Which identities do you mean? I've only just started learning this topic today so a little unsure on it

Reply 3

Mrepic Foulger

Original post by beachpanda

Which identities do you mean? I've only just started learning this topic today so a little unsure on it

Cosh^2x - sinh^2x =1

Reply 4

davros

Original post by beachpanda

Which identities do you mean? I've only just started learning this topic today so a little unsure on it

There are identities for the hyperbolic functions that are very similar to the ones for the circular (trigonometric) functions.

Reply 5

beachpanda

Original post by Mrepic Foulger

Cosh^2x - sinh^2x =1

Original post by davros

There are identities for the hyperbolic functions that are very similar to the ones for the circular (trigonometric) functions.

Ah yeah I have seen that - I've used the identity to get this:

sinh(x) = 2
sinh^2(x) = 4

cosh^2(x) - sinh^2(x) = 1
cosh^2(x) = 1 + sinh^2(x)
cosh^2(x) = 1 + 4
cosh^2(x) = 5
cosh(x) = +/- sqrt(5)

My textbook says the answer is only +ve sqrt(5) ?

Reply 6

Mrepic Foulger

Cosh x can't be negative

Reply 7

beachpanda

Original post by Mrepic Foulger

Cosh x can't be negative

Ok, have I used the correct method then?

Reply 8

ThiagoBrigido

Original post by beachpanda

Ok, have I used the correct method then?

What have you done for sinh(x) = 2 ?

Reply 9

beachpanda

Original post by ThiagoBrigido

What have you done for sinh(x) = 2 ?

My working is a couple of posts up

Reply 10

ThiagoBrigido

Original post by beachpanda

My working is a couple of posts up

It seems to be that by squaring both sides sinhx=2, you have lost some information along the way.
Use the fact that sinh(x) = 2 => (e^x - e^-x)/2 = 2. You should notice that by rearranging the equation you will get a quadratic equation disguised in e^x. By knowing that ln is the inverse of e, you can multiply both sides by ln, which gives you the value for x = ln(2+-√5) ; ln(-√5) is undefined you can discard it, therefore sub the value of x into coshx, which by the way is (e^x + e^-x) / 2, you can enter that on your calculator which will give you 2.23606...., which in fact is √5 . Do the same for tanhx. Hope that helps.

Reply 11

mqb2766

Original post by beachpanda

Ok, have I used the correct method then?

Yes. When you square things up, you introduce an extra "solution" rather than lose anything.

(edited 3 years ago)

Reply 12

beachpanda

Original post by mqb2766

Yes. When you square things up, you introduce extra an "solution" rather than lose anything.
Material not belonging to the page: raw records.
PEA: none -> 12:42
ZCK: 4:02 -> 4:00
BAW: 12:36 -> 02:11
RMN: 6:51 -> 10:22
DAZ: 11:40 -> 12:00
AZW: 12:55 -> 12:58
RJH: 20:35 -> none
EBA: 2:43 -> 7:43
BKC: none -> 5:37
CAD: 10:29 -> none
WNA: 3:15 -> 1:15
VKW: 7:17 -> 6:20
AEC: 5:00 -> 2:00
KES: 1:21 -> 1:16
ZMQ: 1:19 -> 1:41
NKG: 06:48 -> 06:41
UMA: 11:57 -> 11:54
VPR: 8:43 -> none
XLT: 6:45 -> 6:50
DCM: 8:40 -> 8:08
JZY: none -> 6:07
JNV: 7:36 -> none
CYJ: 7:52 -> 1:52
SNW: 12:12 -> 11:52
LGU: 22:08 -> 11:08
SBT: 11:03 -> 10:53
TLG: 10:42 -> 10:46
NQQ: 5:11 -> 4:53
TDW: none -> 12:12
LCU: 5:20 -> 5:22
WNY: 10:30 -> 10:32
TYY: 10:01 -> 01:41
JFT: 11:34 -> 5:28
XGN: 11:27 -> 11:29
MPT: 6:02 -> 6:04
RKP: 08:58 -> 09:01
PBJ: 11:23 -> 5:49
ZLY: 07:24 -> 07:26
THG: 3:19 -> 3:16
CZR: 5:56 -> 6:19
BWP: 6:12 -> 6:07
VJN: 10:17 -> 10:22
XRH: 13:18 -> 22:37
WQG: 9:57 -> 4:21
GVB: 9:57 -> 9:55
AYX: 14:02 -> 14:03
I see, because the graph of cosh(x) is always above the x-axis it can't have a negative output, so -sqrt(5) is invalid?

Does this method look right for tanh(x)? My textbook says the answer is tanh(x) = 2 / sqrt(5)
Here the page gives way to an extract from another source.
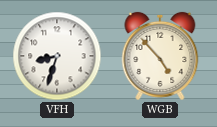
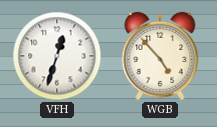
VFH: 8:33 -> 12:33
tanh(x) = sinh(x) / cosh(x)
sinh(x) = 2
cosh(x) = sqrt(5)
tanh(x) = 2 / sqrt(5)

Reply 13

mqb2766

Original post by beachpanda

Sure, hard to go wrong with that tanh calculation?
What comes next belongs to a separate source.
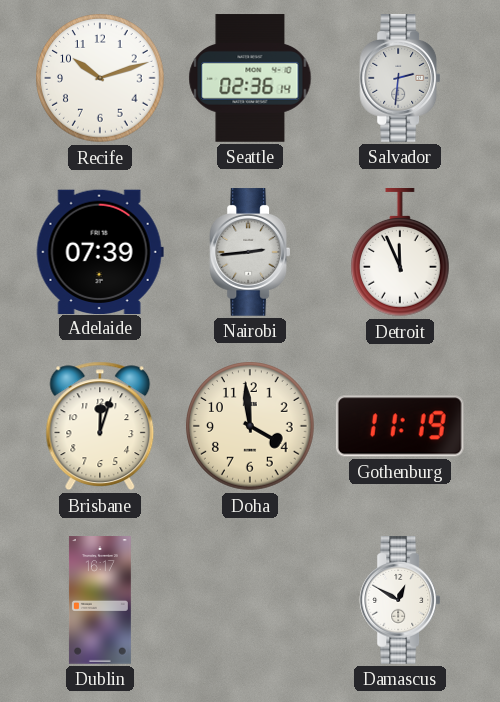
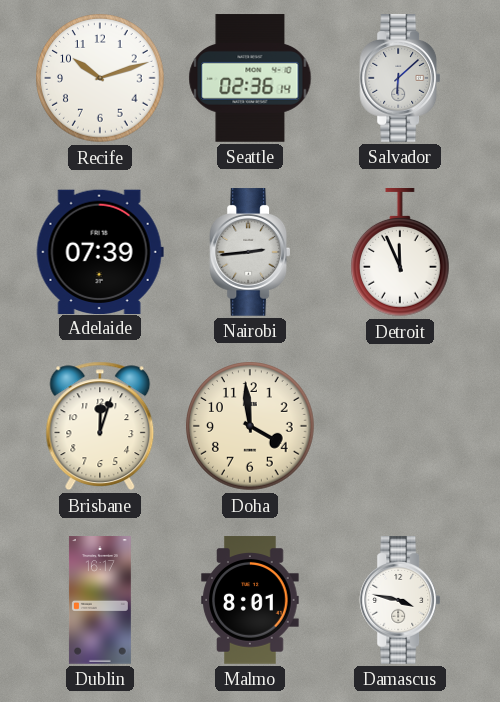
Salvador: 2:31 -> 6:08
Gothenburg: 11:19 -> none
Malmo: none -> 8:01
Damascus: 12:50 -> 3:47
It's not surprising that you ignore some solutions which come out of quadratic identities. If you were given cosh and had to determine sinh, you'd have to consider both +/- solutions. Just learn the basic curves and it will become familiar.

Reply 14

Nkelly103

This is a solution using the definitions of Sinhx and coshx.

Reply 15

beachpanda

Original post by mqb2766

Nice one, thanks again! :biggrin:

Original post by Nkelly103

This is a solution using the definitions of Sinhx and coshx.

That's v handy, thankyou!

Reply 16

DFranklin

Original post by beachpanda

My textbook says the answer is only +ve sqrt(5) ?

To add to the other comments, note that if you had the similar trig question:

"sin(x) = .6, what is cos(x)?", you'd have a similar ambiguity about whether cos(x) was 0.8 or -0.8.

The only real difference with hyperbolics is that you know cosh(x) >= 1, so you can rule out the -ve answer.

But if you had instead "cosh(x) = sqrt(5), what is sinh(x)?", both 2 and -2 would be possible answers.

Also, although you *can* reduce to e^x, or even solve for x and then just evaluate the function, if you have a question with hyperbolic functions where replacing "sinh/cosh/tanh by sin/cos/tan" would leave you with something that looks like it should be solved with trig identities, then you are *probably* expected to use the hyperbolic analogues to the trig identities.

[c.f. you *could* calculate cos(arcsin(0.6)) in my hypothetical trig example, but it wouldn't be the expected solution].